友達以上な関係


友達以上って、好きになったら辛いと思うんだ。

「今日の欠席はー・・・相沢と如月か?」
「また二人で雪だるまでも作ってんじゃないですかー」
「は?高校生で雪だるまはないでしょ・・・」
扉を挟んででも聞こえてくるざわついた声。
そんな事は一つも気にせず、私は隣の祐太に声をかけた。
「祐太?せーのっ、でドア開けるからね?」
「もちろん、皆の度肝抜いてやろうぜ!」
私は思いっきりドアを開いた。
「おっはよー!見てみて!雪だるまだよ!」
「すげーだろ!通学途中に愛葉と作ったんだぜ!」
えへん、とでも擬音語が聞こえてきそうなくらい胸を張る。
あれ?皆、口を開けてポカンとしてるよ。
写メ撮っちゃえー、パシャっと。
「祐太見てこれ!皆の間抜けな顔!」
「ぶはっ!最高だなこの写真!」
二人してお腹を抑えながら爆笑する。
どこからかプツンと音が聞こえた気がした。空耳かな?
「お前ら・・・遅刻はまぁいつものことだからイイとして。
その手に持っている雪の玉はなんだ・・・?」
わぉ、先生から炎が出てる気がする!
でもまぁ、気にしない!
「先生!見てくださいこれ!さっき愛葉と作ったんだぜ!」
「すごいでしょ!?軽く1時間はかかったと思うんで―――」
「お前ら二人!廊下に立ってろ!その雪だるまはこっちで処分する!」
廊下にポイッ放り投げられ、ピシャン!と音を立ててドアが閉まる。
数秒遅れて、ドアの向こうから大爆笑が聞こえてきた。
「愛葉、俺らなんか悪いことしたか?」
「んーん、全然。

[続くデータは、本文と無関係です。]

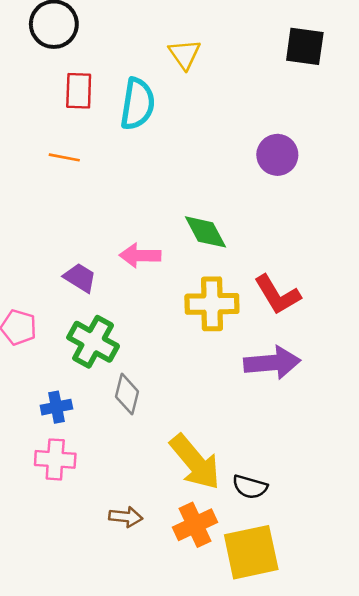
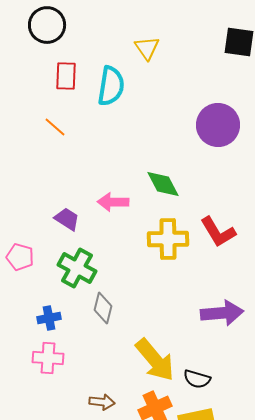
purple circle: (277, 155) -> (218, 125), size x1.4
orange line: (64, 157) -> (55, 127), turned 30
purple arrow: (272, 363) -> (222, 313), moved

全く。これっぽっちも。」
せっかく作った雪だるまも没収され、私たちのテンションはダダ下がりだ。
しばしの沈黙が流れる。
「・・・愛葉」
「・・・なに、祐太」
「暇だよな?」
「暇だね」
そこまで会話を交わすと、くすっと笑って走り出した。
「お前らー!戻ってこいー!」
遠くで先生の怒鳴り声が聞こえる。
そんなもん、怖くもないもんねっ!
「やーい!俺らが黙って立ってられると思うか!」
「そうだそうだ!このままスタバ行っちゃうもんね!」
二人で全力疾走しながら、昇降口へ向かい靴を履き替える。
外に出ると、先生の声も聞こえなくなり静かだった。
「んー、愛葉。どこ行こうか」
「どこでもいー。ていうか・・・明日学校いけないね・・・」
「はは・・・そうだな・・・」
明日学校に行ったら確実に指導室送りだ。
今年何回目だよもう。確実に10回は超えてるからね。
「ま、二人一緒なら怖くないだろ!」
「それもそっか!」
私たちは笑い合うと、どこへ行くわけでもなく歩き出した。